*** PROVIDED RECORDS ***
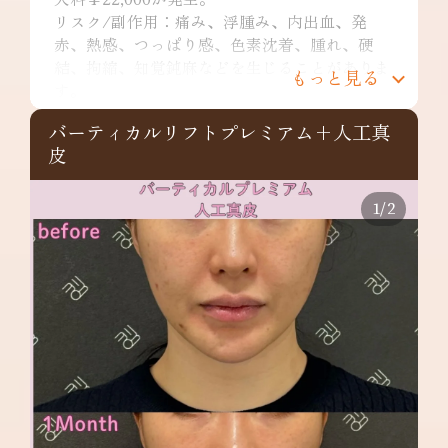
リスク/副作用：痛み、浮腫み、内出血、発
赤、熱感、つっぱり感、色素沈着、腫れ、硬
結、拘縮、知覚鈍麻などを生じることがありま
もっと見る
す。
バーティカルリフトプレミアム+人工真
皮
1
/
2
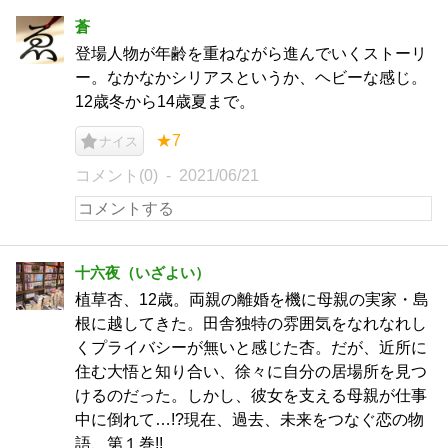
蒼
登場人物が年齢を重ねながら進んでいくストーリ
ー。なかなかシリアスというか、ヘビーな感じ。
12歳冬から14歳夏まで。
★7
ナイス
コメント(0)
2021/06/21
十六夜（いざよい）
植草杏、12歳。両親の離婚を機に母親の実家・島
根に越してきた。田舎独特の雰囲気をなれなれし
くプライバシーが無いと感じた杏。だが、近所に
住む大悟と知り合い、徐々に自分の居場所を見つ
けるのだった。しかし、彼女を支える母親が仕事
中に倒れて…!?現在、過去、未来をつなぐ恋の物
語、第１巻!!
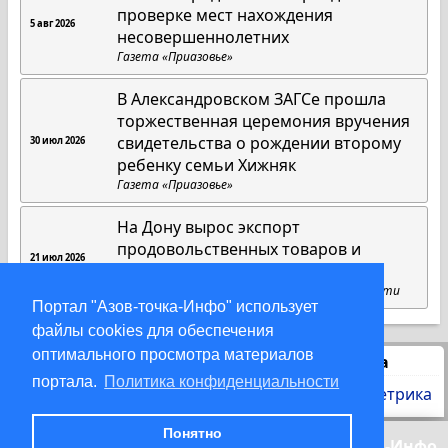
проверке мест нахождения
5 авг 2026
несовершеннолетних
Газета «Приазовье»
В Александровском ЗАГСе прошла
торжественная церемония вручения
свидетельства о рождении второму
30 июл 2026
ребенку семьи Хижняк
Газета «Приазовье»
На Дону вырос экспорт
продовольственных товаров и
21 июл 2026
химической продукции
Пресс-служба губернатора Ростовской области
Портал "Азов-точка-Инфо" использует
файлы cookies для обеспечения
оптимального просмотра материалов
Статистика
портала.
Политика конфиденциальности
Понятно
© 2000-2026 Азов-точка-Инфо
*** End of PROVIDED RECORDS ***
#### EXERCISE
Extract from the data every line where "точка" shows up.

#### REPLY TO THE EXERCISE
Портал "Азов-точка-Инфо" использует
© 2000-2026 Азов-точка-Инфо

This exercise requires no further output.